Patterns of selection are widely believed to differ geographically, causing adaptation to local environmental conditions. However, few studies have investigated patterns of phenotypic selection across large spatial scales. We quantified the intensity of selection on morphology in a monogamous passerine bird, the barn swallow Hirundo rustica, using 6495 adults from 22 populations distributed across Europe and North Africa. According to the classical Darwin-Fisher mechanism of sexual selection in monogamous species, two important components of fitness due to sexual selection are the advantages that the most attractive males acquire by starting to breed early and their high annual fecundity.

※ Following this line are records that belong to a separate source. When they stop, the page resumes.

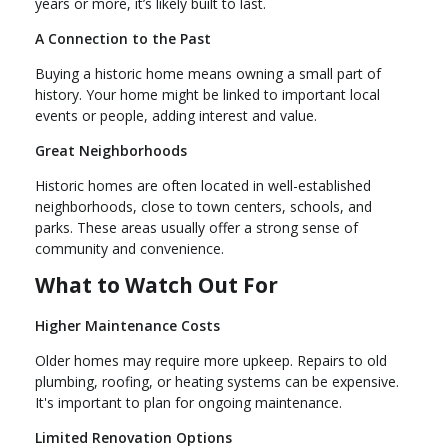
years or more, it’s likely built to last.
A Connection to the Past
Buying a historic home means owning a small part of
history. Your home might be linked to important local
events or people, adding interest and value.
Great Neighborhoods
Historic homes are often located in well-established
neighborhoods, close to town centers, schools, and
parks. These areas usually offer a strong sense of
community and convenience.
What to Watch Out For
Higher Maintenance Costs
Older homes may require more upkeep. Repairs to old
plumbing, roofing, or heating systems can be expensive.
It's important to plan for ongoing maintenance.
Limited Renovation Options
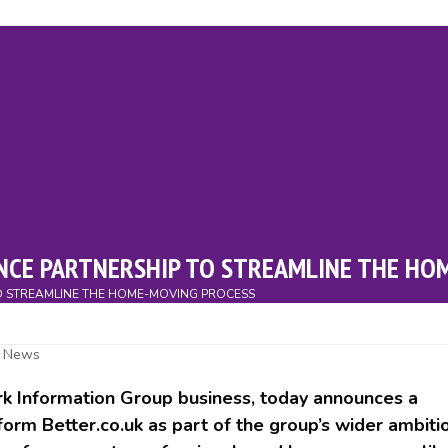
ry
Events
Campaigns
Charity
News
Downloads
Cont
NCE PARTNERSHIP TO STREAMLINE THE HO
O STREAMLINE THE HOME-MOVING PROCESS
,
News
k Information Group business, today announces a
orm Better.co.uk as part of the group’s wider ambiti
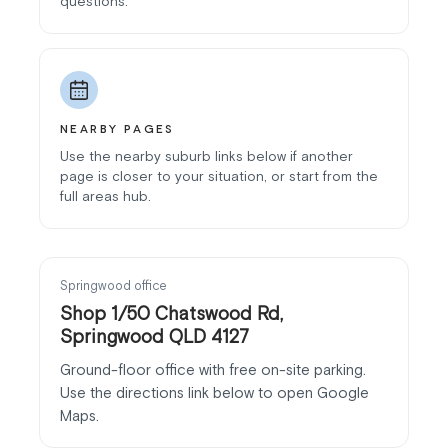
questions.
NEARBY PAGES
Use the nearby suburb links below if another
page is closer to your situation, or start from the
full areas hub.
Springwood office
Shop 1/50 Chatswood Rd,
Springwood QLD 4127
Ground-floor office with free on-site parking.
Use the directions link below to open Google
Maps.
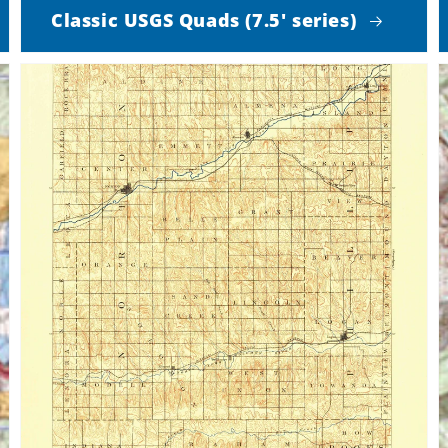
Classic USGS Quads (7.5' series)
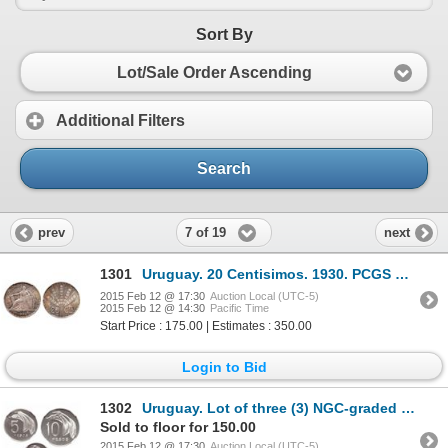
Sort By
Lot/Sale Order Ascending
Additional Filters
Search
7 of 19
prev
next
1301
Uruguay. 20 Centisimos. 1930. PCGS MS-65.
2015 Feb 12 @ 17:30
Auction Local (UTC-5)
2015 Feb 12 @ 14:30
Pacific Time
Start Price : 175.00 | Estimates : 350.00
Login to Bid
1302
Uruguay. Lot of three (3) NGC-graded Proof Copper-Nickel Patterns.
Sold to floor for 150.00
2015 Feb 12 @ 17:30
Auction Local (UTC-5)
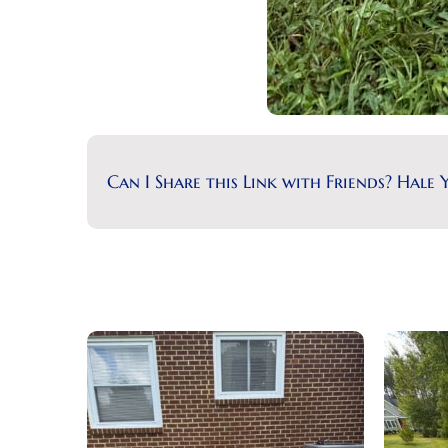
Can I Share this Link with Friends? Hale Y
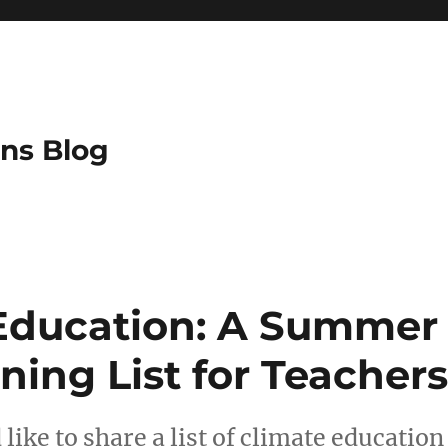
ns Blog
Education: A Summer
ning List for Teachers
like to share a list of climate educatio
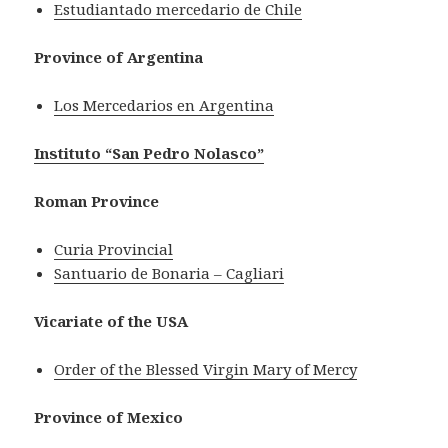
Estudiantado mercedario de Chile
Province of Argentina
Los Mercedarios en Argentina
Instituto “San Pedro Nolasco”
Roman Province
Curia Provincial
Santuario de Bonaria – Cagliari
Vicariate of the USA
Order of the Blessed Virgin Mary of Mercy
Province of Mexico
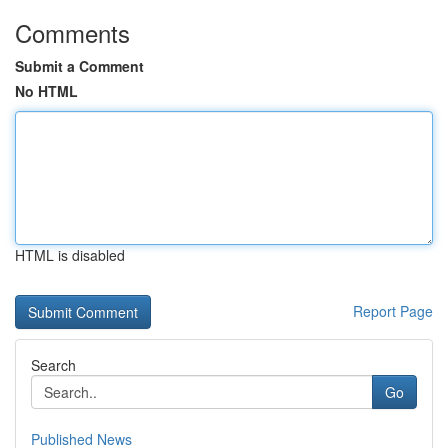
Comments
Submit a Comment
No HTML
HTML is disabled
Report Page
Search
Go
Published News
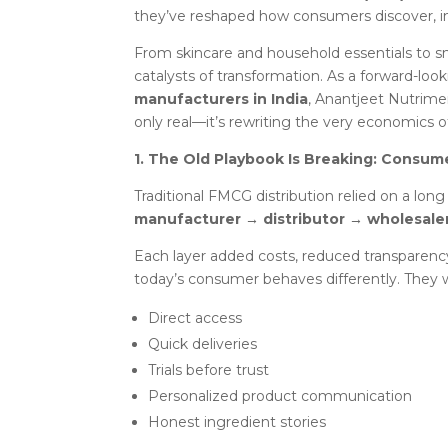
they’ve reshaped how consumers discover, in
From skincare and household essentials to
catalysts of transformation. As a forward-lo
manufacturers in India
, Anantjeet Nutrimen
only real—it’s rewriting the very economics o
1. The Old Playbook Is Breaking: Consum
Traditional FMCG distribution relied on a long
manufacturer → distributor → wholesale
Each layer added costs, reduced transparenc
today’s consumer behaves differently. They 
Direct access
Quick deliveries
Trials before trust
Personalized product communication
Honest ingredient stories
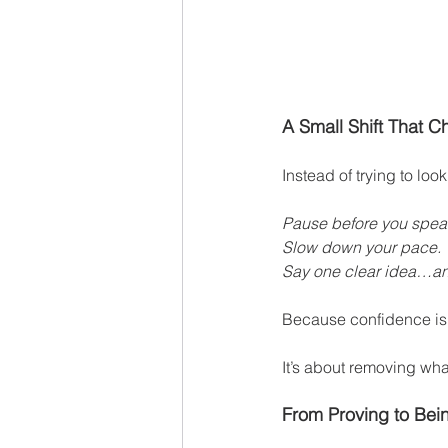
A Small Shift That 
Instead of trying to look
Pause before you spea
Slow down your pace.
Say one clear idea…and
Because confidence is
It’s about removing wha
From Proving to Bei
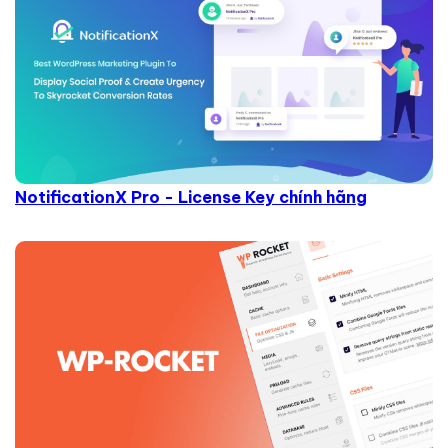
NotificationX Pro - License Key chính hãng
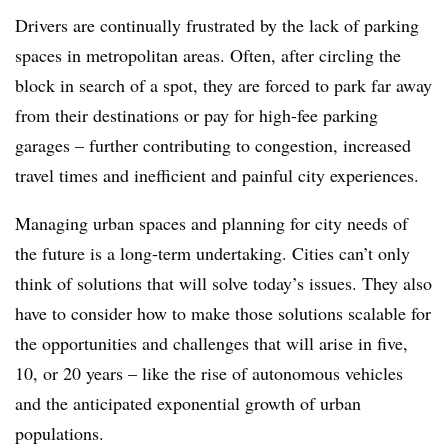
Drivers are continually frustrated by the lack of parking
spaces in metropolitan areas. Often, after circling the
block in search of a spot, they are forced to park far away
from their destinations or pay for high-fee parking
garages – further contributing to congestion, increased
travel times and inefficient and painful city experiences.
Managing urban spaces and planning for city needs of
the future is a long-term undertaking. Cities can’t only
think of solutions that will solve today’s issues. They also
have to consider how to make those solutions scalable for
the opportunities and challenges that will arise in five,
10, or 20 years – like the rise of autonomous vehicles
and the anticipated exponential growth of urban
populations.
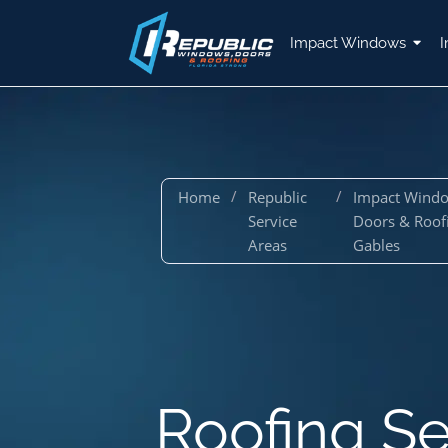
Impact Windows
I
/
/
Home
Republic
Impact Wind
Service
Doors & Roof
Areas
Gables
Roofing Se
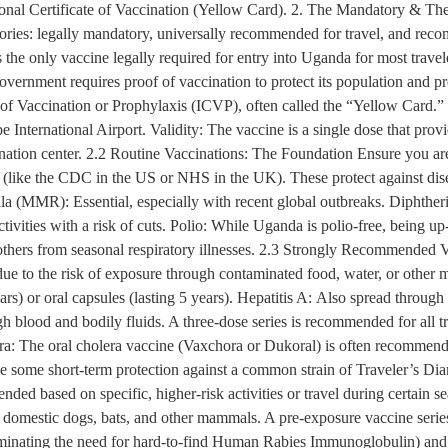
tional Certificate of Vaccination (Yellow Card). 2. The Mandatory & Th
gories: legally mandatory, universally recommended for travel, and rec
he only vaccine legally required for entry into Uganda for most travele
overnment requires proof of vaccination to protect its population and p
te of Vaccination or Prophylaxis (ICVP), often called the “Yellow Card.”
be International Airport. Validity: The vaccine is a single dose that prov
nation center. 2.2 Routine Vaccinations: The Foundation Ensure you are 
 (like the CDC in the US or NHS in the UK). These protect against d
 (MMR): Essential, especially with recent global outbreaks. Diphtheria
 activities with a risk of cuts. Polio: While Uganda is polio-free, being 
ers from seasonal respiratory illnesses. 2.3 Strongly Recommended V
 due to the risk of exposure through contaminated food, water, or othe
ears) or oral capsules (lasting 5 years). Hepatitis A: Also spread throu
ugh blood and bodily fluids. A three-dose series is recommended for all 
era: The oral cholera vaccine (Vaxchora or Dukoral) is often recommended
ide some short-term protection against a common strain of Traveler’s Di
ed based on specific, higher-risk activities or travel during certain 
n domestic dogs, bats, and other mammals. A pre-exposure vaccine serie
eliminating the need for hard-to-find Human Rabies Immunoglobulin) and b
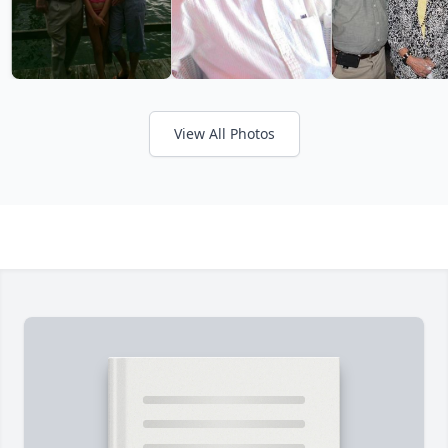
View All Photos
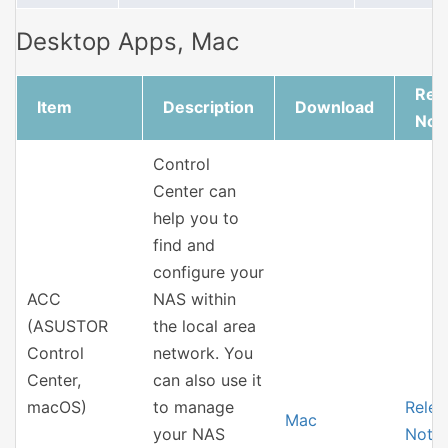
Desktop Apps, Mac
Rel
Item
Description
Download
Not
Control
Center can
help you to
find and
configure your
ACC
NAS within
(ASUSTOR
the local area
Control
network. You
Center,
can also use it
macOS)
to manage
Relea
Mac
your NAS
Note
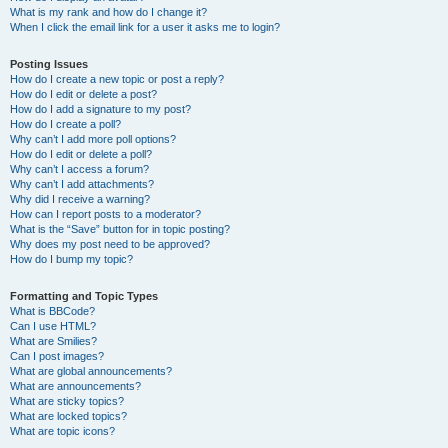
What is my rank and how do I change it?
When I click the email link for a user it asks me to login?
Posting Issues
How do I create a new topic or post a reply?
How do I edit or delete a post?
How do I add a signature to my post?
How do I create a poll?
Why can’t I add more poll options?
How do I edit or delete a poll?
Why can’t I access a forum?
Why can’t I add attachments?
Why did I receive a warning?
How can I report posts to a moderator?
What is the “Save” button for in topic posting?
Why does my post need to be approved?
How do I bump my topic?
Formatting and Topic Types
What is BBCode?
Can I use HTML?
What are Smilies?
Can I post images?
What are global announcements?
What are announcements?
What are sticky topics?
What are locked topics?
What are topic icons?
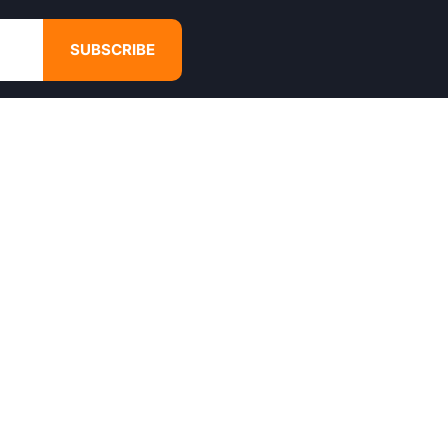
SUBSCRIBE
GET IN TOUCH
4680 Hugh Howell Rd,
Tucker, GA, 30084
Websales@calikulture.com
Need Help? Call Us
+1 404-988-3513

We estimated directional selection differentials on tail length (a secondary sexual character) and directional selection gradients after controlling for correlated selection on wing length and tarsus length with respect to these two fitness components. Phenotype and fitness components differed significantly among populations for which estimates were available for more than a single year. Likewise, selection differentials and selection gradients differed significantly among populations for tail length, but not for the other two characters. Sexual selection differentials differed significantly from zero across populations for tail length, particularly in males. Controlling statistically for the effects of age reduced the intensity of selection by 60 to 81%, although corrected and uncorrected estimates were strongly positively correlated. Selection differentials and gradients for tail length were positively correlated between the sexes among populations for selection acting on breeding date, but not for fecundity selection. The intensity of selection with respect to breeding date and fecundity were significantly correlated for tail length across populations. Sexual size dimorphism in tail length was significantly correlated with selection differentials with respect to breeding date for tail length in male barn swallows across populations. These findings suggest that patterns of sexual selection are consistent across large geographical scales, but also that they vary among populations. In addition, geographical patterns of phenotypic selection predict current patterns of phenotypic variation among populations, suggesting that consistent patterns of selection have been present for considerable amounts of time.